O relator do caso, ministro Alexandre de Moraes, pediu a condenação de sete dos dez réus pelos cinco crimes que lhes foram imputados: tentativa de abolir violentamente o Estado Democrático de Direito, golpe de Estado, organização criminosa armada, dano qualificado e deterioração de patrimônio tombado.

Os réus condenados e suas penas são:

  • Coronel do Exército Bernardo Romão Corrêa Netto: 17 anos, 120 dias-multa, regime inicial fechado;
  • Coronel do Exército Fabrício Moreira de Bastos: 16 anos, 120 dias-multa, regime inicial fechado;
  • Tenente-coronel do Exército Hélio Ferreira Lima: 24 anos, 120 dias-multa, regime inicial fechado;
  • Tenente-coronel Rafael Martins de Oliveira: 21 anos, 120 dias-multa, regime inicial fechado;
  • Tenente-coronel Rodrigo Bezerra de Azevedo: 21 anos, 120 dias-multa, regime inicial fechado;
  • Tenente-coronel Sérgio Ricardo Cavaliere de Medeiros: 17 anos, 120 dias-multa, regime inicial fechado;
  • Wladimir Matos Soares, agente da Polícia Federal: 21 anos, 120 dias-multa, regime inicial fechado.

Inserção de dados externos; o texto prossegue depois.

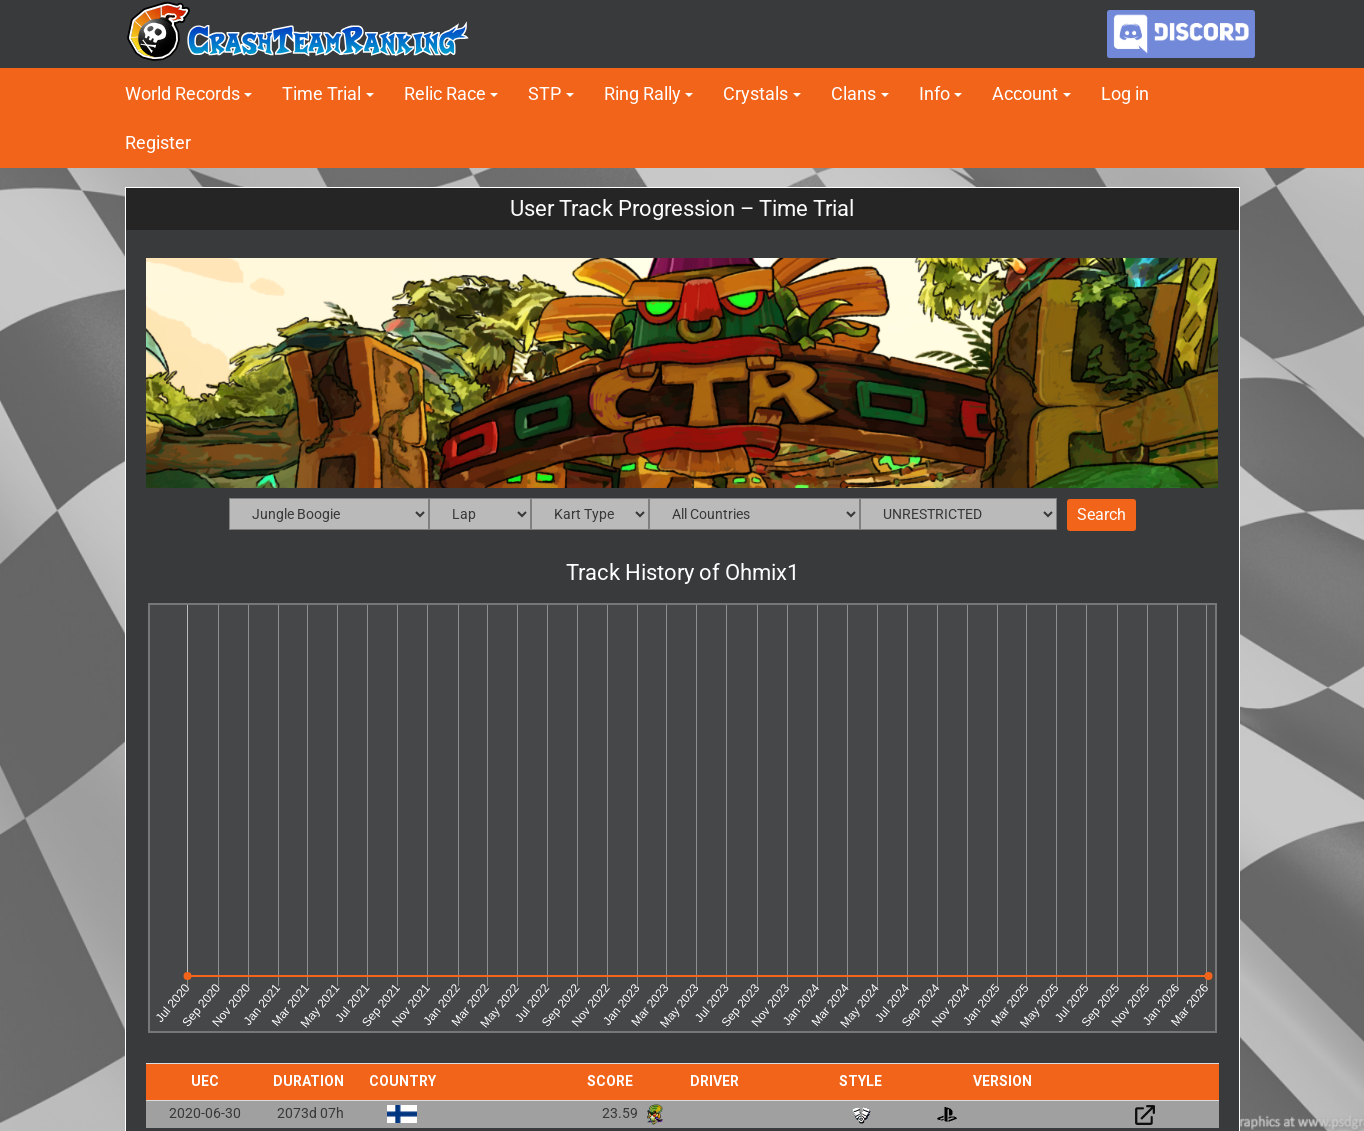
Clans (853, 93)
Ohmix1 (762, 572)
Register (158, 142)
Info (934, 93)
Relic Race (445, 93)
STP (544, 93)
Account (1025, 93)
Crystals (755, 93)
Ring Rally (642, 93)
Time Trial (321, 93)
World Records (182, 93)
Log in (1125, 93)
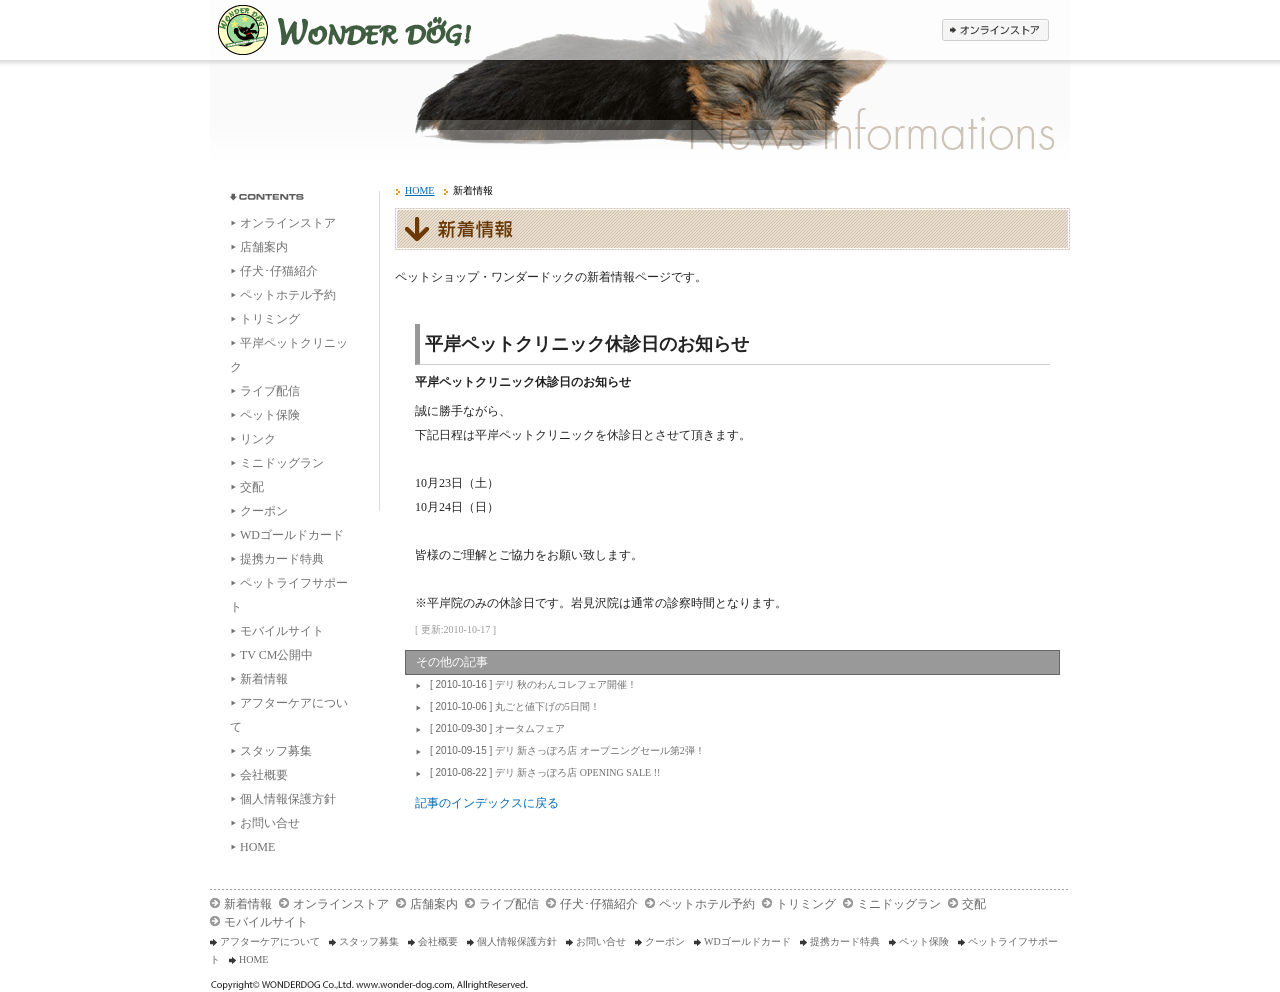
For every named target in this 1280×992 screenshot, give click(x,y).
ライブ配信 (270, 391)
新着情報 (264, 679)
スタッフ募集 (276, 751)
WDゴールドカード (292, 535)
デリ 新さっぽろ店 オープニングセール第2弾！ (565, 750)
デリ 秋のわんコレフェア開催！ (531, 684)
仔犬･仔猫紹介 (279, 271)
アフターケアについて (270, 941)
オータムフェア (495, 728)
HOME (257, 847)
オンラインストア (288, 223)
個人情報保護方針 (288, 799)
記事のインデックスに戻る (487, 803)
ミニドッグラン (282, 463)
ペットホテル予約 (288, 295)
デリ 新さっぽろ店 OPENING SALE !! (542, 772)
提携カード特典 (282, 559)
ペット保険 (270, 415)
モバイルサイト (282, 631)
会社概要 (264, 775)
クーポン (264, 511)
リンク (258, 439)
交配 (252, 487)
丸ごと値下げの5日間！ (512, 706)
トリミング (270, 319)
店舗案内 (264, 247)
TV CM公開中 (276, 655)
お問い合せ (270, 823)
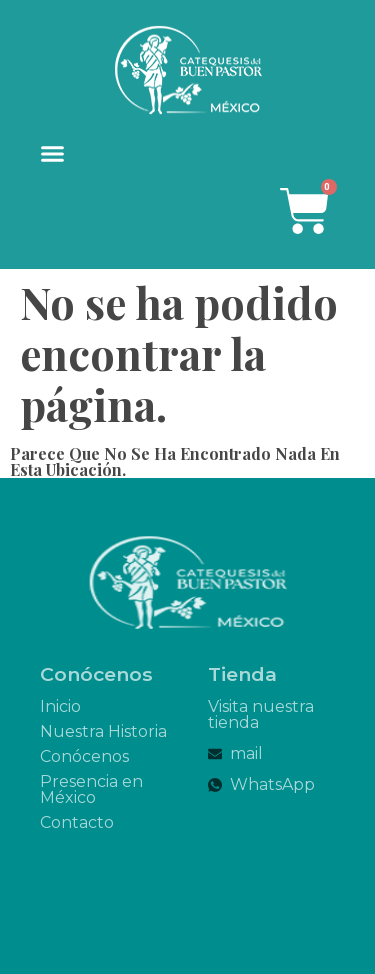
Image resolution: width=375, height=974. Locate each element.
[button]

Outros dois réus, o coronel Márcio Nunes de Resende Jr. e o tenente-coronel Ronald Ferreira de Araújo Jr., foram condenados por incitação ao crime e associação criminosa, com as seguintes penas:

  • Márcio Nunes de Resende Jr., coronel do Exército: 3 anos e 5 meses, regime inicial aberto;
  • Ronald Ferreira de Araújo Jr., tenente-coronel: 1 ano e 11 meses, regime inicial aberto.

O general da reserva Estevam Cals Theophilo Gaspar de Oliveira foi absolvido por insuficiência de provas, sendo esta a primeira vez que Moraes se manifesta a favor da absolvição em relação a um réu nesse caso. Seu voto foi seguido pelos ministros Cristiano Zanin, Cármen Lúcia e Flávio Dino.